*Prompt*. Please transcribe the data exactly as shown, skipping the images.

************

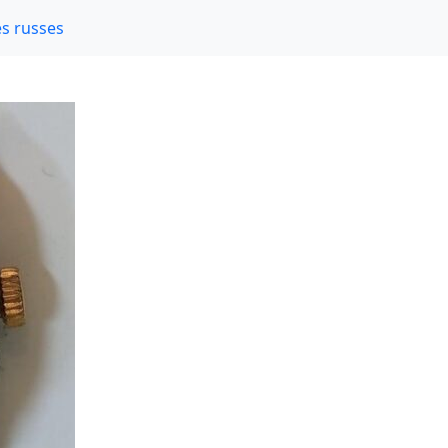
s russes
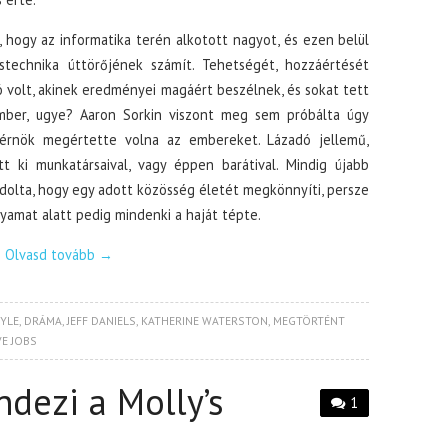
, hogy az informatika terén alkotott nagyot, és ezen belül
technika úttörőjének számít. Tehetségét, hozzáértését
kó volt, akinek eredményei magáért beszélnek, és sokat tett
mber, ugye? Aaron Sorkin viszont meg sem próbálta úgy
mérnök megértette volna az embereket. Lázadó jellemű,
t ki munkatársaival, vagy éppen barátival. Mindig újabb
dolta, hogy egy adott közösség életét megkönnyíti, persze
yamat alatt pedig mindenki a haját tépte.
Olvasd tovább
→
YLE
,
DRÁMA
,
JEFF DANIELS
,
KATHERINE WATERSTON
,
MEGTÖRTÉNT
E JOBS
ndezi a Molly’s
1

************

*Result for this exercise*.
s russes
, hogy az informatika terén alkotott nagyot, és ezen belül
technika úttörőjének számít. Tehetségét, hozzáértését
kó volt, akinek eredményei magáért beszélnek, és sokat tett
mber, ugye? Aaron Sorkin viszont meg sem próbálta úgy
mérnök megértette volna az embereket. Lázadó jellemű,
t ki munkatársaival, vagy éppen barátival. Mindig újabb
dolta, hogy egy adott közösség életét megkönnyíti, persze
yamat alatt pedig mindenki a haját tépte.
Olvasd tovább
→
YLE
,
DRÁMA
,
JEFF DANIELS
,
KATHERINE WATERSTON
,
MEGTÖRTÉNT
E JOBS
ndezi a Molly’s
1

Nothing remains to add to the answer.